This is an older blog post, you will find one on more recent data here
This interactive presentation contains the latest oil & gas production data from all 13,341 horizontal wells in North Dakota that started production since 2005, through March 2018.
March oil production in North Dakota came in at 1,162 kbo/d, after a month-on-month drop of 1%.
The wells that started in 2018 show so far a similar production profile as the ones from the year before (see the ‘Well quality’ tab. You can click on the 2018 vintage in the color legend to highlight the related curves).
In the final tab the performance of the 5 leading operators is shown. EOG, the largest US shale oil operator, hasn’t completed any new wells in North Dakota since October last year , and produced just 43 kbo/d in March, vs 70 kbo/d in June 2017.
The ‘Advanced Insights’ presentation is displayed below:
This “Ultimate recovery” overview shows how all these horizontal wells are heading towards their ultimate recovery, with wells grouped by the quarter in which production started.
The far better early-life well productivity in newer wells is also visible in this basin.
But as the 9th tab shows (‘Gas oil ratio’), the gas/oil ratio is rising faster for wells than it used to be. There are concerns emerging that this leads to a loss in formation pressure, and therefore may steepen declines.
There are already spots where this is visible. For example, in the 2 largest fields, Sanish & Parshall (see the 2nd tab ‘Cumulative production ranking’, where these 2 fields are at the top), well performance has steadily declined since 2007/2008, even though more recent wells started at rates pretty similar as before.
You can see this by choosing just these 2 fields in the ‘Fields’ selection (tip: click on ‘All’ to deselect all fields, and then search for these 2 fields), and selecting to show wells by the year, instead of the quarter in which production started; wells that started in these 2 fields in 2007/2008 recovered on average around 450 kbo before dropping to 50 bo/d, while this is just around 200 kbo for wells starting since 2014.
Next week I plan to have new posts on the Haynesville, and the Marcellus.
For these presentations, I used data gathered from the following sources:
- DMR of North Dakota. These presentations only show the production from horizontal wells; a small amount (about 30 kbo/d) is produced from conventional vertical wells.
- FracFocus.org
====BRIEF MANUAL====
The above presentations have many interactive features:
- You can click through the blocks on the top to see the slides.
- Each slide has filters that can be set, e.g. to select individual or groups of operators. You can first click “all” to deselect all items. You have to click the “apply” button at the bottom to enforce the changes. After that, click anywhere on the presentation.
- Tooltips are shown by just hovering the mouse over parts of the presentation.
- You can move the map around, and zoom in/out.
- By clicking on the legend you can highlight selected items.
- Note that filters have to be set for each tab separately.

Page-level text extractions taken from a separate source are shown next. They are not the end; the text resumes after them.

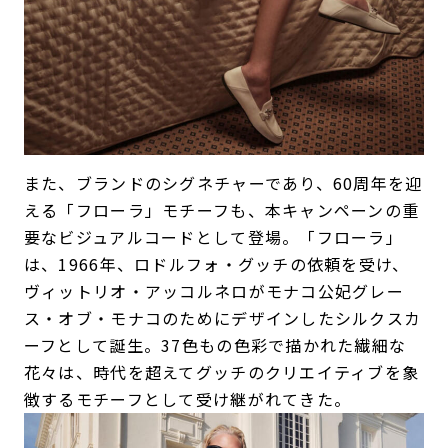
また、ブランドのシグネチャーであり、60周年を迎
える「フローラ」モチーフも、本キャンペーンの重
要なビジュアルコードとして登場。「フローラ」
は、1966年、ロドルフォ・グッチの依頼を受け、
ヴィットリオ・アッコルネロがモナコ公妃グレー
ス・オブ・モナコのためにデザインしたシルクスカ
ーフとして誕生。37色もの色彩で描かれた繊細な
花々は、時代を超えてグッチのクリエイティブを象
徴するモチーフとして受け継がれてきた。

- The operator who currently owns the well is designated by “operator (current)”. The operator who operated a well in a past month is designated by “operator (actual)”. This distinction is useful when the ownership of a well changed over time.
- If you have any questions on how to use the interactivity, or how to analyze specific questions, please don’t hesitate to ask.
5 Comments
Enno: I’ve been using your graphs to evaluate US data, but all I can get today is the Bakken Shale. Could you tell me how I get back to the US data? Thanks
And thanks for making all your data publically available.
Roger,
There are a couple of ways, but let me describe the easy ones:
1) On the top right of this page, you can see a header “Recent posts”, if you click there on the 2nd one, “US, update through..”, then it will bring you right to that post.
2) At the bottom of the page, you can easily select the next page, which will also bring you there.
Finally, here is the direct link as well:
https://shaleprofile.com/2018/05/10/us-update-through-january-2018/
Enjoy!
Your link works. Thanks!
Where are all those million barrel wells Ham was talking about. I don’t see any average well that will get close to that number.
The E in EUR stands for excessively estimated. Those EUR’s you refer to are now safe and secure within the confines of the Security and Exchange Commission, a host of lending institutions, bond holders, banks and in the hearts and minds of shareholders across America. The money against those imaginary reserves was borrowed, spent and compensations paid to management accordingly. Whether UR and EUR ever meet in the after-life was never the point to begin with.